Batch systems parameter table

Parameters table

Batch system corecount rss rss+swap vmem (address space) cputime walltime
Torque/maui ppn mem - vmem cput walltime
*GE -pe s_rss - s_vmem s_cpu s_rt
UGE 8.2.0(*) -pe m_mem_free h_vmem s_vmem s_cpu s_rt
HTCondor(**) RequestCpus RequestMemory No default (Recipe) No default (Recipe) Recipe Recipe
SLURM ntasks,nodes mem-per-cpu - No option No option time
LSF ? ? ? ? ? ?

(*) with cgroups support enabled
(**) ARC-CE has a HTCondor backend with *Limit parameters which make it simpler

What really happens with the memory? i.e. what can we really limit? So far it seems we can limit only the address space if cgroups is not enabled.

Batch system rss rss+swap vmem needs cgroups to
do sensible things
Torque/maui - - RLIMIT_AS N/A
Torque/MOAB or PBSPro >=6.0.0 yes yes RLIMIT_AS yes
*GE - - RLIMIT_AS N/A
UGE >=8.2.0 yes yes RLIMIT_AS yes
HTCondor yes in 8.3.1 - yes
SLURM yes - - yes
LSF >=9.1.1 yes yes RLIMIT_AS yes

Batch systems parameters description

Torque/Maui

*GE

UGE 8.2.0 with cgroups

Matt Raso-Barnett, Sussex

When cgroups memory support is enabled it introduces new parameters to control it and augments existing parameters:

  • m_mem_free replaces h_rss.

This is set as either the 'memory.limit_in_bytes' parameter, or the 'memory.soft_limit_in_bytes'.

The difference is in how the job is treated if it goes over it's limit: the first case is a hard limit, so if the job exceeds it's m_mem_free value it will be terminated immediately. The second case is a soft limit, so if the process exceeds the limit but the system as whole is not under memory pressure, then the process will be allowed to exceed the limit. When the system comes under pressure the limit is then applied and the process is forced down to the limit set.

I haven't done a huge amount of testing of how the soft limit works at the moment, but it's easy to switch between the two, so I would like to understand this better in the coming weeks, as it's something we are interested in using.

  • h_vmem can be managed by cgroups, instead of being an rlimit.

Specifically, the limit becomes the 'memory.memsw.limit_in_bytes' parameter under the memory cgroup.

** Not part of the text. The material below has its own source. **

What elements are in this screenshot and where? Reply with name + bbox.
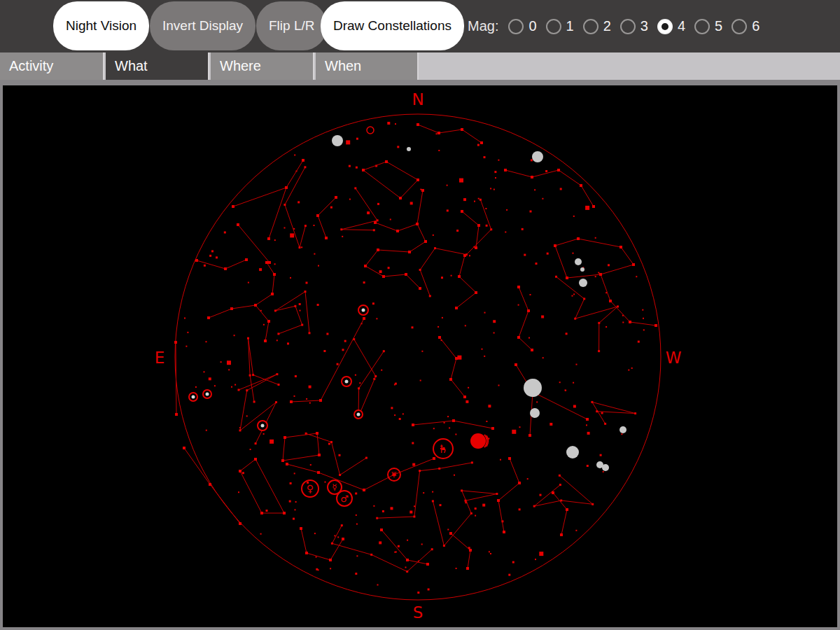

If h_vmem is set but no m_mem_free, then automatically a hard memory.limit_in_bytes is also set to the same size. If they are both set and, say, m_mem_free is higher than h_vmem, then m_mem_free will be reduced to the h_vmem limit.

Anyway, basically the story here is, yes, UGE can do the things you want to do.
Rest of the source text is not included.